Differentiating between natural advantages and the fruits of an individual's labor is impossible. No rational individual would agree to sacrifice his own hard earned income to another simply for the sake of equality. Society would be plagued by the free-rider problem as individuals took advantage of others' productivity, without having to provide anything of their own. This is the historical context that the second principle of A Theory of Justice fails to account for and, in doing so, violates the basic precepts that Rawls established.

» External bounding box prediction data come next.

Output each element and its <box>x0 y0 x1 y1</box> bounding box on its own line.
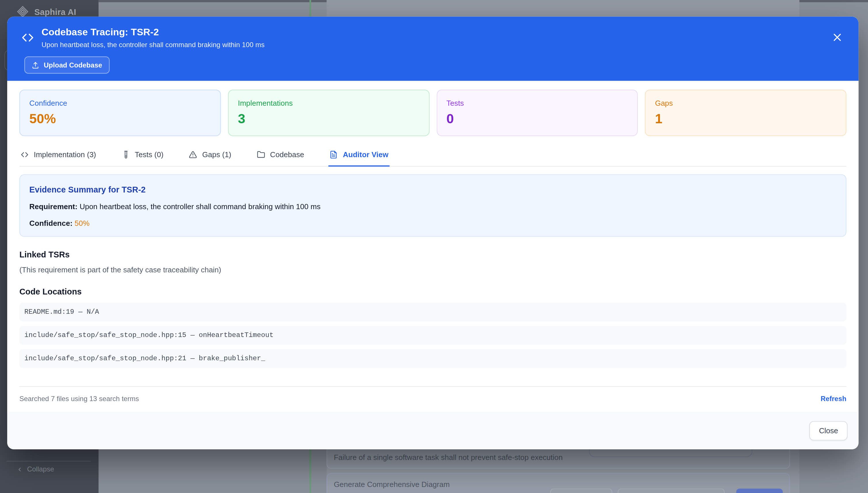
code-icon <box>20 151 29 159</box>
modal-subtitle: Upon heartbeat loss, the controller shal… <box>41 41 264 49</box>
stat-card-confidence: Confidence 50% <box>19 90 221 136</box>
linked-tsrs-note: (This requirement is part of the safety … <box>19 265 846 274</box>
sidebar-collapse-button[interactable]: Collapse <box>17 466 54 473</box>
brand-name: Saphira AI <box>34 7 76 16</box>
stat-card-gaps: Gaps 1 <box>645 90 846 136</box>
generate-diagram-card: Generate Comprehensive Diagram ⌄Flowchar… <box>326 473 790 493</box>
app-screen: Saphira AI Collapse Failure of a single … <box>0 0 868 493</box>
code-location-row: include/safe_stop/safe_stop_node.hpp:21 … <box>19 349 846 368</box>
evidence-summary-box: Evidence Summary for TSR-2 Requirement: … <box>19 174 846 237</box>
folder-icon <box>257 151 265 159</box>
tab-tests[interactable]: Tests (0) <box>121 151 165 166</box>
stat-value: 3 <box>238 111 419 127</box>
stat-label: Tests <box>446 99 628 107</box>
modal-footer-bar: Close <box>7 412 859 449</box>
saphira-diamond-icon <box>17 5 29 18</box>
tab-codebase[interactable]: Codebase <box>256 151 305 166</box>
diagram-scope-select[interactable]: ⌄System Architecture... <box>618 489 725 493</box>
code-icon <box>21 31 34 44</box>
close-icon <box>832 32 842 43</box>
upload-codebase-button[interactable]: Upload Codebase <box>24 56 109 73</box>
codebase-tracing-modal: Codebase Tracing: TSR-2 Upon heartbeat l… <box>7 17 859 449</box>
stat-label: Implementations <box>238 99 419 107</box>
stat-label: Gaps <box>655 99 837 107</box>
stat-value: 50% <box>29 111 211 127</box>
file-text-icon <box>330 151 338 159</box>
test-tube-icon <box>122 151 130 159</box>
stats-row: Confidence 50% Implementations 3 Tests 0… <box>19 90 846 136</box>
brand-logo: Saphira AI <box>17 5 76 18</box>
background-requirement-text: Failure of a single software task shall … <box>334 453 563 462</box>
search-summary: Searched 7 files using 13 search terms <box>19 395 139 403</box>
stat-value: 1 <box>655 111 837 127</box>
collapse-label: Collapse <box>27 466 54 473</box>
modal-close-button[interactable] <box>830 30 844 44</box>
sidebar-divider <box>7 461 91 462</box>
generate-diagram-title: Generate Comprehensive Diagram <box>334 480 449 489</box>
chevron-left-icon <box>17 466 23 472</box>
tab-auditor-view[interactable]: Auditor View <box>329 151 389 166</box>
footer-info-row: Searched 7 files using 13 search terms R… <box>19 395 846 403</box>
stat-card-implementations: Implementations 3 <box>228 90 429 136</box>
modal-tabs: Implementation (3) Tests (0) Gaps (1) Co… <box>19 151 846 167</box>
diagram-type-select[interactable]: ⌄Flowchart <box>550 489 612 493</box>
tab-implementation[interactable]: Implementation (3) <box>19 151 97 166</box>
code-location-row: include/safe_stop/safe_stop_node.hpp:15 … <box>19 326 846 344</box>
refresh-link[interactable]: Refresh <box>821 395 846 403</box>
footer-divider <box>19 386 846 387</box>
upload-label: Upload Codebase <box>44 61 102 69</box>
evidence-requirement-line: Requirement: Upon heartbeat loss, the co… <box>29 202 837 211</box>
code-location-row: README.md:19 — N/A <box>19 303 846 321</box>
code-locations-heading: Code Locations <box>19 287 846 296</box>
upload-icon <box>31 61 39 69</box>
linked-tsrs-heading: Linked TSRs <box>19 250 846 259</box>
code-locations-list: README.md:19 — N/A include/safe_stop/saf… <box>19 303 846 368</box>
modal-header: Codebase Tracing: TSR-2 Upon heartbeat l… <box>7 17 859 81</box>
tab-gaps[interactable]: Gaps (1) <box>188 151 233 166</box>
evidence-title: Evidence Summary for TSR-2 <box>29 185 837 194</box>
generate-button[interactable]: ⚡ Generate <box>736 489 783 493</box>
stat-card-tests: Tests 0 <box>437 90 638 136</box>
stat-value: 0 <box>446 111 628 127</box>
modal-title: Codebase Tracing: TSR-2 <box>41 26 264 38</box>
warning-triangle-icon <box>189 151 197 159</box>
close-button[interactable]: Close <box>810 421 848 440</box>
evidence-confidence-line: Confidence: 50% <box>29 219 837 228</box>
stat-label: Confidence <box>29 99 211 107</box>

The alternative proposed by Nozick could still be construed as consistent with much of Rawls' analysis. However, it would exclude the second principle because of its conflict with the first. Nozick, citing F.A. Hayek, contends "that in a free society there will be distribution in accordance with value rather than moral merit; that is, in accordance with the perceived value of a person's actions and services to others (705)". This is an eloquent statement of the hot dog example. An individual receives his share of the distribution in accordance with what he provides to other individuals. Liberty and choice are the central themes of this pattern, because in a market system every person is free to make whatever transactions he deems necessary.
The more an individual does to serve the ends of others, the greater the share of the distribution that individual will receive. Nozick gives a maxim to represent his distributive justice: From each as they choose, to each as they are chosen (707). By eliminating the second principle of Rawls, the preceding logic in A Theory of Justice is all but flawless. It provides for a distribution based on the first principle, that of inviolable liberty. Cohen, Mitchell and Nicole Fer mon, eds.
Princeton Readings in Political Thought. Princeton: Princeton University Press, 1996.